Mnangagwa says Zimbabwe investment policies must be rewarding to its people in the diaspora who want to invest back home

Mnangagwa says Zimbabwe investment policies must be rewarding to its people in the diaspora who want to invest back home

While at the United Nations General Assembly, I met Mister (Andrew) Mitchell, the British Minister for Africa. This was one more such meeting in a series. In that meeting, we both agreed we needed to normalise our bilateral relations, and to scale them up so both Zimbabwe and Britain can make up for the lost decades during our costly diplomatic standoff. The coming of the new British ambassador so soon after our meeting in New York, and quite soon after his predecessor had left, bodes well for our relations, and shows a seriousness of intent to restore our relations to normalcy.

Our recent harmonised elections, which were peaceful, democratic, free, fair and transparent, continue to send positive signals in both diplomatic and business markets around the globe. We need to harness this emerging goodwill to secure our readmission into the Commonwealth and for arrears clearance and debt resolution.

It would be remiss of me not to mention and acknowledge Zimbabweans living in the UK, who were part of the group of investors I met from that country. As in the United States and elsewhere, there is a growing realisation by Zimbabweans in the diaspora that Zimbabwe, their home, presents enormous opportunities for them and foreigners alike.

There is a readiness on their part to come back home to invest and to contribute. Our investment policies must, thus, continue to make this not just possible, but rewarding.

There is a whole raft of incentives we can and should develop, which are tailor-made especially for them. They are, after all, our nationals who are returning home. They deserve our utmost welcome as they seek to repatriate skills, share their experience and commit their hard-earned capital to Zimbabwe.

The second development was again mooted on the sidelines of the United Nations General Assembly in New York. President Cyril Ramaphosa of South Africa intimated that he would visit the Musina Border upon his return from UNGA. South Africa, he added, planned to revamp and upgrade its border facilities and services at this crucial port of entry which we share, and itself the busiest port on the African continent.

This our neighbour hopes to do by creating a Border Management Authority, BMA, under which all port services are housed and operated in an integrated fashion for more efficiency.
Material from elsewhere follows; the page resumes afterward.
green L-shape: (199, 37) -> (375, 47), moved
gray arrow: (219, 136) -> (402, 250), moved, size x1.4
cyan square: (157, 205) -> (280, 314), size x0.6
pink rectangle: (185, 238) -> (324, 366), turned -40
Together, we are working towards establishing a one-stop border post, OSBP, in line with the goals and spirit of the African Continental Free Trade Area, AfCFTA.

In that meeting, I then suggested we both meet at the port, so together we could tour the port of entry from both borders. He graciously agreed, leading to the successful joint tour we had last Thursday. The purpose of that joint tour was to ensure we lay the infrastructural basis for seamless port operations to promote efficient movement of people, goods and services. This critical goal rides on our excellent historical and bilateral relations, and on our ever strengthening trade and investment ties.

South Africa is much more than a neighbour; it is Zimbabwe’s largest trading partner, numerous people-to-people social and cultural affinities quite apart. We are also her gateway to and from the North, making our bilateral relations comprehensive and strategic. Against this important consideration, our infrastructures have been lagging behind the ever-growing demand, and were not quite talking to each other by way of operating systems and procedures.